*** Block opens ***

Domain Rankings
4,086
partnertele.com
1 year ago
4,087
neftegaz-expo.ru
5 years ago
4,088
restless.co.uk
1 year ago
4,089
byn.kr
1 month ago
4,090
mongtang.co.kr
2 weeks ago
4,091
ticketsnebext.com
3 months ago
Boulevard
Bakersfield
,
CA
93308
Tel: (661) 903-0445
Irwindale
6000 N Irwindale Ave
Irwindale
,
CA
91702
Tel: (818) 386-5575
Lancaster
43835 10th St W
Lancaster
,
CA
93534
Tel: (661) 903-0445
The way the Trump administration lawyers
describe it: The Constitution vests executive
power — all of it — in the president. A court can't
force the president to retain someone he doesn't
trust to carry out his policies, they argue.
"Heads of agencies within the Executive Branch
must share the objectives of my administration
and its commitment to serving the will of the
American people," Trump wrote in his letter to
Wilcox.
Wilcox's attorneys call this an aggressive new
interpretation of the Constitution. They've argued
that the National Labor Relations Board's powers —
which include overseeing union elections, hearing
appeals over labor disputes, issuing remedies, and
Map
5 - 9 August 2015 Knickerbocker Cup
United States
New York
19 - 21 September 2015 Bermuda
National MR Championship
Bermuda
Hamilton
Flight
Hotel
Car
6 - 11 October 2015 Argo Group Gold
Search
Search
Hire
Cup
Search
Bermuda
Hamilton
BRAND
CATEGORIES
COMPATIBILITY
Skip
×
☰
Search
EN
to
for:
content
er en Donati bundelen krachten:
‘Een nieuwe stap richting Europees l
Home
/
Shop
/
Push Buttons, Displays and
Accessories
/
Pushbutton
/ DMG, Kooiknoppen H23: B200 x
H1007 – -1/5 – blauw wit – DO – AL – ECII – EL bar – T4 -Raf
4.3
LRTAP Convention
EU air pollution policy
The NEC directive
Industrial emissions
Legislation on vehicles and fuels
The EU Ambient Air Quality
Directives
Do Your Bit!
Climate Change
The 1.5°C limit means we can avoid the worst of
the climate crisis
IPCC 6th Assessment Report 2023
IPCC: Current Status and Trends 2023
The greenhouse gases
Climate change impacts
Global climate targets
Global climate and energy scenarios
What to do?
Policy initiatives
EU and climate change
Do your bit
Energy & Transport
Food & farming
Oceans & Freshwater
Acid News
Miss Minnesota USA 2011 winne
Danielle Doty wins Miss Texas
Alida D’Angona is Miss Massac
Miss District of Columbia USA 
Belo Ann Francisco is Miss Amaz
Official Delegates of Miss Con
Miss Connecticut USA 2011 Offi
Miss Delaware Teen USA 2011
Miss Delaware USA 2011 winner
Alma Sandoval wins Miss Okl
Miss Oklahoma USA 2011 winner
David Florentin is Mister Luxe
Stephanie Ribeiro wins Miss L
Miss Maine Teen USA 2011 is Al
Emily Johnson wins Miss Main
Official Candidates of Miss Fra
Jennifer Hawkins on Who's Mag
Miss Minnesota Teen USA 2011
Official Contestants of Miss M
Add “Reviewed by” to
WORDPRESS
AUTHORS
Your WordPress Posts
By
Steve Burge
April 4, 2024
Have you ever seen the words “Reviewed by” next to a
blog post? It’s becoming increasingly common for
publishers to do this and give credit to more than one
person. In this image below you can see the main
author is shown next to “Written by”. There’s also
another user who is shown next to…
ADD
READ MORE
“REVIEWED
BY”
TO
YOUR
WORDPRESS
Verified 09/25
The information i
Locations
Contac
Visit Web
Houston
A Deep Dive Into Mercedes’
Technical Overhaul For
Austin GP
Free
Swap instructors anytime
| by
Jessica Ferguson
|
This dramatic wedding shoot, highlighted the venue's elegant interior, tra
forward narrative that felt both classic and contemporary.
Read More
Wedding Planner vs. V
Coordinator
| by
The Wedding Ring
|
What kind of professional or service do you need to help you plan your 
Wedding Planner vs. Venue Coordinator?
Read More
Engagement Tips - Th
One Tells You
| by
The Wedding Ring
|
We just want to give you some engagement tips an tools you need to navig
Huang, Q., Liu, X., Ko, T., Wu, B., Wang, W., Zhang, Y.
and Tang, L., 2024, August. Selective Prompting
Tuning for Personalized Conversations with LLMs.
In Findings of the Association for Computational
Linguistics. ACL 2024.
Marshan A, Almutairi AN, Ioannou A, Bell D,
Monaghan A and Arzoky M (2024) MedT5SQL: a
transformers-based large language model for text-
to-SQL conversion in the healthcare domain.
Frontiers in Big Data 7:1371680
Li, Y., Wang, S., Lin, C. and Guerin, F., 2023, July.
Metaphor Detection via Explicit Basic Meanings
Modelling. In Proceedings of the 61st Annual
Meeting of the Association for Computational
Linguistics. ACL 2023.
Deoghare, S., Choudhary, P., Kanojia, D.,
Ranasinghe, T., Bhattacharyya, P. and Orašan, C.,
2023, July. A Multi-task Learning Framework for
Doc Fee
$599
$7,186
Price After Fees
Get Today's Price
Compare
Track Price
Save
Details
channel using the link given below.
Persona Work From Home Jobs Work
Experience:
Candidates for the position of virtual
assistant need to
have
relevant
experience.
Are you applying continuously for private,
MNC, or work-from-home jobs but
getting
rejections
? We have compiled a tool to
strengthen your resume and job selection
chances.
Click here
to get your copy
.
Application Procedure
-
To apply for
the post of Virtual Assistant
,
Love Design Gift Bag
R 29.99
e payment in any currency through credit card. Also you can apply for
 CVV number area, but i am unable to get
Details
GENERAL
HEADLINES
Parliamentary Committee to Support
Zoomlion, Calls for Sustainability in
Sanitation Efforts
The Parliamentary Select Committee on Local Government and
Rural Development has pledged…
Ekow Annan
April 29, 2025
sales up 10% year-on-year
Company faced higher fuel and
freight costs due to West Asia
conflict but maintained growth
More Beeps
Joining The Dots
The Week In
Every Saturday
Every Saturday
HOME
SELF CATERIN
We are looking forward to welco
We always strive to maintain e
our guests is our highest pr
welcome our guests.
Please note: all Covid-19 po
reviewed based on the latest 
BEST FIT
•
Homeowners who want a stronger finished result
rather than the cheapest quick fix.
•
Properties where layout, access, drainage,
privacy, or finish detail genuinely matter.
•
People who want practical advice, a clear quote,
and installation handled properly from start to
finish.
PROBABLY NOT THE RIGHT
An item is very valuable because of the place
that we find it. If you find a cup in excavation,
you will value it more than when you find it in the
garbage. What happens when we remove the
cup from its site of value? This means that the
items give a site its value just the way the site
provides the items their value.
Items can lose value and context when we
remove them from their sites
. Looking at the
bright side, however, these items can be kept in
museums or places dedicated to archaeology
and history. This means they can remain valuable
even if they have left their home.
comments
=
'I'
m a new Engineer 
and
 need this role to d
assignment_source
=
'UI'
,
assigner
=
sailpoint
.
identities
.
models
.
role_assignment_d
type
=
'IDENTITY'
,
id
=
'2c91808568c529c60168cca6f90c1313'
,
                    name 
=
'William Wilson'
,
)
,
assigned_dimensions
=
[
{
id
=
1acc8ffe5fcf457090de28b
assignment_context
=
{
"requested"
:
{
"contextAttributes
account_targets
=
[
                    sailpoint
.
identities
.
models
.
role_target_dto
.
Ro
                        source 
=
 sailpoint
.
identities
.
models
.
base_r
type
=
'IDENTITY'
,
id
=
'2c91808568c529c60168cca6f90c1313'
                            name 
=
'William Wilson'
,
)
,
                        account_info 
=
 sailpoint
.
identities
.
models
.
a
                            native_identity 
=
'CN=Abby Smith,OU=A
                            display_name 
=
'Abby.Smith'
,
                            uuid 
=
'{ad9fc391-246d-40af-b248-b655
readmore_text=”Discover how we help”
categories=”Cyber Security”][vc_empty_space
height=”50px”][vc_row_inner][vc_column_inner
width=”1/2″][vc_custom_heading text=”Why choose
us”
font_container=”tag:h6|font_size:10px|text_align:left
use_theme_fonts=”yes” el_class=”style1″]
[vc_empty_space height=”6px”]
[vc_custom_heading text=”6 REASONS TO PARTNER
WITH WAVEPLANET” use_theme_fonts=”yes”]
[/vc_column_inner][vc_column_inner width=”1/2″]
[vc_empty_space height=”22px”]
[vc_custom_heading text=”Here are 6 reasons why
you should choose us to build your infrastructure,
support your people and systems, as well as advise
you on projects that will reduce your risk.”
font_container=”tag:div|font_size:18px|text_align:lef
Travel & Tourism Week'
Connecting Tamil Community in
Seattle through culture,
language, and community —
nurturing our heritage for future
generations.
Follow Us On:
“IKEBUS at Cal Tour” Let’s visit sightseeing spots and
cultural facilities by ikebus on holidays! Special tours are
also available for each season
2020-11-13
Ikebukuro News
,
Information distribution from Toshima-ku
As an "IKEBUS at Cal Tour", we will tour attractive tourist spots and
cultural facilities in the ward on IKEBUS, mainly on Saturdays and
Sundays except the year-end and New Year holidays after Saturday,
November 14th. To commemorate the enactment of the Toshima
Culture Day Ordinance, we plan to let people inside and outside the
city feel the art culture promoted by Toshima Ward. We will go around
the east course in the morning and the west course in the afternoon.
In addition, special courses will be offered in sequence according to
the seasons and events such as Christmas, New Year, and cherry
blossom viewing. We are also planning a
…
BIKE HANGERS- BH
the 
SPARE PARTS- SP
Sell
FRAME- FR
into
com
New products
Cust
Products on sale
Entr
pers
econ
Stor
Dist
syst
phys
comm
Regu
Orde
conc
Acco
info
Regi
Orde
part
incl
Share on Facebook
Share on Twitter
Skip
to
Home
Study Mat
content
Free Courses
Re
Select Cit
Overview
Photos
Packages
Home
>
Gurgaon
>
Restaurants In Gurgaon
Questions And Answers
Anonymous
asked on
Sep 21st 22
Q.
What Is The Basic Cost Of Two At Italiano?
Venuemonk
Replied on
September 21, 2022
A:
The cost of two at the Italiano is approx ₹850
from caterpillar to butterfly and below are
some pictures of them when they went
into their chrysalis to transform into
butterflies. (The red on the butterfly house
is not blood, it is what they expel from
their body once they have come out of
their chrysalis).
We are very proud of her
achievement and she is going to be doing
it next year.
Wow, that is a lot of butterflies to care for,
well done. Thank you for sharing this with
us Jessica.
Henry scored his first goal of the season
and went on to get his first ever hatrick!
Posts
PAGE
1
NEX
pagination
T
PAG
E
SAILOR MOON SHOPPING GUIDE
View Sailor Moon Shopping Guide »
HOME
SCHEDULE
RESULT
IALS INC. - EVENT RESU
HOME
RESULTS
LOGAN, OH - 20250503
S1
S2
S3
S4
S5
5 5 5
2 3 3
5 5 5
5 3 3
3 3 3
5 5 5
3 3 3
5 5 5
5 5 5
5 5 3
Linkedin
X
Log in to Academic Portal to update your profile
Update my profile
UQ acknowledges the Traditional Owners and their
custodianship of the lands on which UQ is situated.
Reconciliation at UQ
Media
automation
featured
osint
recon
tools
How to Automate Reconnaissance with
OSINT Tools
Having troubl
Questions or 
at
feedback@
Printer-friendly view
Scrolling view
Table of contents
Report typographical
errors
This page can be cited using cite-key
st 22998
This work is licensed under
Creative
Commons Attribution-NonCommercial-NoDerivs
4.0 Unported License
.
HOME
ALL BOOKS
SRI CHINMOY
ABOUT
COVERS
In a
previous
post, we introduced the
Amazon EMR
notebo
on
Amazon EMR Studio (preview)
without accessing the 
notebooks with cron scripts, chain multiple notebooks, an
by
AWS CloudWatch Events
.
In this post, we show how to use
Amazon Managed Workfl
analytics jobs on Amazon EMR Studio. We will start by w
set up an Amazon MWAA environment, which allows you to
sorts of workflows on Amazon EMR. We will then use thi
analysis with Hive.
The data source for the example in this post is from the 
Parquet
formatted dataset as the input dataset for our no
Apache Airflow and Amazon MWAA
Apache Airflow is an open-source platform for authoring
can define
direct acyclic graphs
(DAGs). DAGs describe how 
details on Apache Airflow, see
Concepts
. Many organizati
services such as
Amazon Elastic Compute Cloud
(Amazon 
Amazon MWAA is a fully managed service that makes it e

*** Block closes ***

## WHAT IS REQUIRED
Reproduce every line above that contains the string "based".

## ANSWER BOX
transformers-based large language model for text-
reviewed based on the latest 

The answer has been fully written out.